Restate the listing word for word; omit the images.

=== Section Start ===

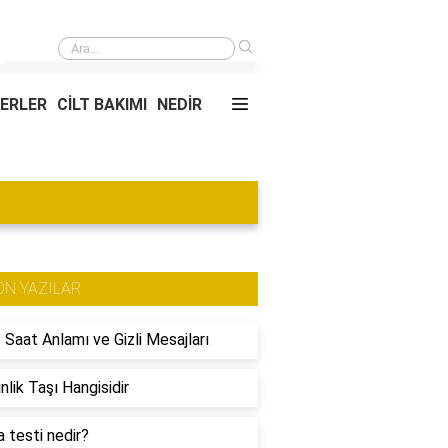
›
Kupa üzerine baskı nasıl yapılır?
YERLER
CİLT BAKIMI
NEDİR
ON YAZILAR
 Saat Anlamı ve Gizli Mesajları
nlik Taşı Hangisidir
 testi nedir?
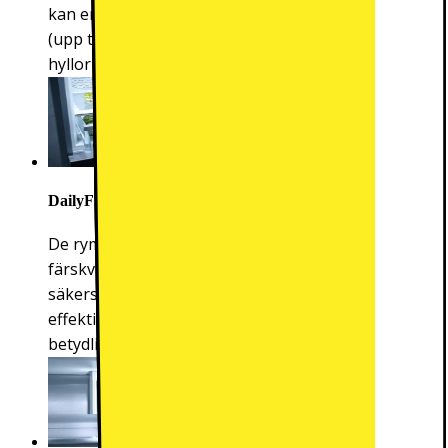
kan enkelt och hygieniskt rengöras i diskmaskin
(upp till 55 °C). Ingen manuell urtorkning av
hyllorna behövs.
DailyFresh
De rymliga lådorna i kylskåpet ger plats för många
färskvaror. De justerbara öppningarna i lådan
säkerställer att luftfuktigheten bevaras på ett
effektivt sätt. Frukt och grönsaker håller sig fräscha
betydligt längre.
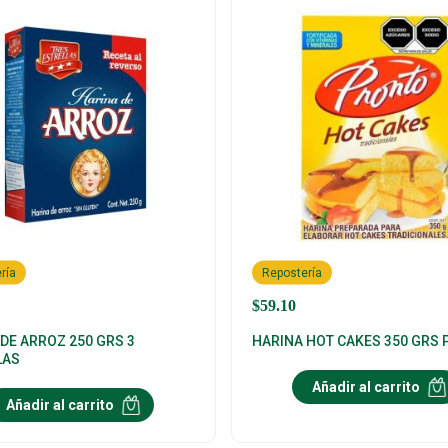
ría
Repostería
$
59.10
DE ARROZ 250 GRS 3
HARINA HOT CAKES 350 GRS
LAS
Añadir al carrito
Añadir al carrito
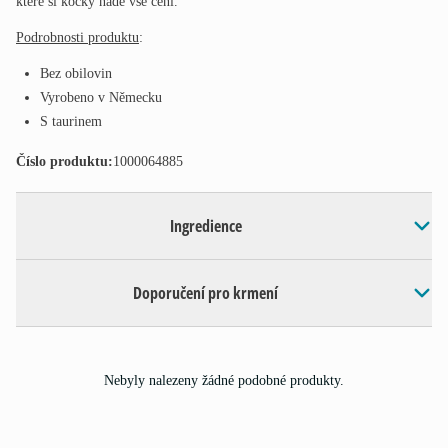
které si kočky nade vše cení.
Podrobnosti produktu
:
Bez obilovin
Vyrobeno v Německu
S taurinem
Číslo produktu:
1000064885
Ingredience
Doporučení pro krmení
Nebyly nalezeny žádné podobné produkty.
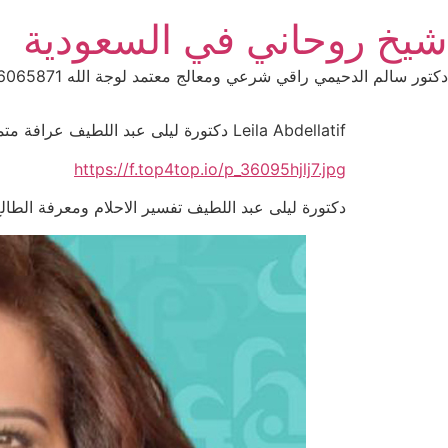
Ski
شيخ روحاني في السعودية
t
conten
دكتور سالم الدحيمي راقي شرعي ومعالج معتمد لوجة الله 0015066065871 WhatsApp | واتس آب .
Leila Abdellatif دكتورة ليلى عبد اللطيف عرافة متمكنة تفسير الاحلام والتنبؤ 0032460225654
https://f.top4top.io/p_36095hjlj7.jpg
دكتورة ليلى عبد اللطيف تفسير الاحلام ومعرفة الطالع قراءة ا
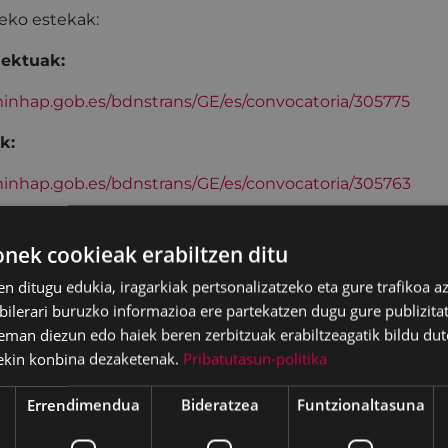
zeko estekak:
iektuak:
inhap.gob.es/bdnstrans/GE/es/convocatoria/305775
k:
inhap.gob.es/bdnstrans/GE/es/convocatoria/305763
Proiektuak:
ek cookieak erabiltzen ditu
inhap.gob.es/bdnstrans/GE/es/convocatoria/305751
en ditugu edukia, iragarkiak pertsonalizatzeko eta gure trafikoa a
go: 943-70-84-40 (4411) Jone Morrás Azpiazu
lerari buruzko informazioa ere partekatzen dugu gure publizitate
eman diezun edo haiek beren zerbitzuak erabiltzeagatik bildu dut
ekin konbina dezaketenak.
Pribatutasun-politika
Errendimendua
Bideratzea
Funtzionaltasuna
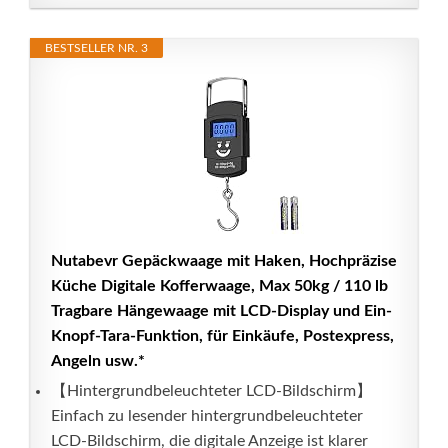
BESTSELLER NR. 3
Nutabevr Gepäckwaage mit Haken, Hochpräzise
Küche Digitale Kofferwaage, Max 50kg / 110 lb
Tragbare Hängewaage mit LCD-Display und Ein-
Knopf-Tara-Funktion, für Einkäufe, Postexpress,
Angeln usw.*
【Hintergrundbeleuchteter LCD-Bildschirm】
Einfach zu lesender hintergrundbeleuchteter
LCD-Bildschirm, die digitale Anzeige ist klarer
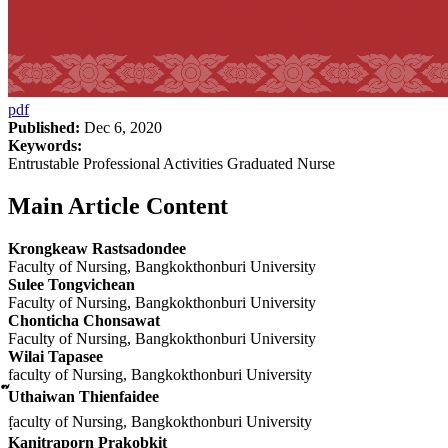
pdf
Published:
Dec 6, 2020
Keywords:
Entrustable Professional Activities Graduated Nurse
Main Article Content
Krongkeaw Rastsadondee
Faculty of Nursing, Bangkokthonburi University
Sulee Tongvichean
Faculty of Nursing, Bangkokthonburi University
Chonticha Chonsawat
Faculty of Nursing, Bangkokthonburi University
Wilai Tapasee
faculty of Nursing, Bangkokthonburi University
๊Uthaiwan Thienfaidee
fฺaculty of Nursing, Bangkokthonburi University
Kanitraporn Prakobkit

=== Section End ===

» **Finished task**
›
Kupa üzerine baskı nasıl yapılır?
YERLER
CİLT BAKIMI
NEDİR
ON YAZILAR
 Saat Anlamı ve Gizli Mesajları
nlik Taşı Hangisidir
 testi nedir?
kan enkelt och hygieniskt rengöras i diskmaskin
(upp till 55 °C). Ingen manuell urtorkning av
hyllorna behövs.
DailyFresh
De rymliga lådorna i kylskåpet ger plats för många
färskvaror. De justerbara öppningarna i lådan
säkerställer att luftfuktigheten bevaras på ett
effektivt sätt. Frukt och grönsaker håller sig fräscha
betydligt längre.
ría
Repostería
$
59.10
DE ARROZ 250 GRS 3
HARINA HOT CAKES 350 GRS
LAS
Añadir al carrito
Añadir al carrito
které si kočky nade vše cení.
Podrobnosti produktu
:
Bez obilovin
Vyrobeno v Německu
S taurinem
Číslo produktu:
1000064885
Ingredience
Doporučení pro krmení
Nebyly nalezeny žádné podobné produkty.
Ski
شيخ روحاني في السعودية
t
conten
دكتور سالم الدحيمي راقي شرعي ومعالج معتمد لوجة الله 0015066065871 WhatsApp | واتس آب .
Leila Abdellatif دكتورة ليلى عبد اللطيف عرافة متمكنة تفسير الاحلام والتنبؤ 0032460225654
https://f.top4top.io/p_36095hjlj7.jpg
دكتورة ليلى عبد اللطيف تفسير الاحلام ومعرفة الطالع قراءة ا
zeko estekak:
iektuak:
inhap.gob.es/bdnstrans/GE/es/convocatoria/305775
k:
inhap.gob.es/bdnstrans/GE/es/convocatoria/305763
Proiektuak:
ek cookieak erabiltzen ditu
inhap.gob.es/bdnstrans/GE/es/convocatoria/305751
en ditugu edukia, iragarkiak pertsonalizatzeko eta gure trafikoa a
go: 943-70-84-40 (4411) Jone Morrás Azpiazu
lerari buruzko informazioa ere partekatzen dugu gure publizitate
eman diezun edo haiek beren zerbitzuak erabiltzeagatik bildu dut
ekin konbina dezaketenak.
Pribatutasun-politika
Errendimendua
Bideratzea
Funtzionaltasuna
BESTSELLER NR. 3
Nutabevr Gepäckwaage mit Haken, Hochpräzise
Küche Digitale Kofferwaage, Max 50kg / 110 lb
Tragbare Hängewaage mit LCD-Display und Ein-
Knopf-Tara-Funktion, für Einkäufe, Postexpress,
Angeln usw.*
【Hintergrundbeleuchteter LCD-Bildschirm】
Einfach zu lesender hintergrundbeleuchteter
LCD-Bildschirm, die digitale Anzeige ist klarer
pdf
Published:
Dec 6, 2020
Keywords:
Entrustable Professional Activities Graduated Nurse
Main Article Content
Krongkeaw Rastsadondee
Faculty of Nursing, Bangkokthonburi University
Sulee Tongvichean
Faculty of Nursing, Bangkokthonburi University
Chonticha Chonsawat
Faculty of Nursing, Bangkokthonburi University
Wilai Tapasee
faculty of Nursing, Bangkokthonburi University
๊Uthaiwan Thienfaidee
fฺaculty of Nursing, Bangkokthonburi University
Kanitraporn Prakobkit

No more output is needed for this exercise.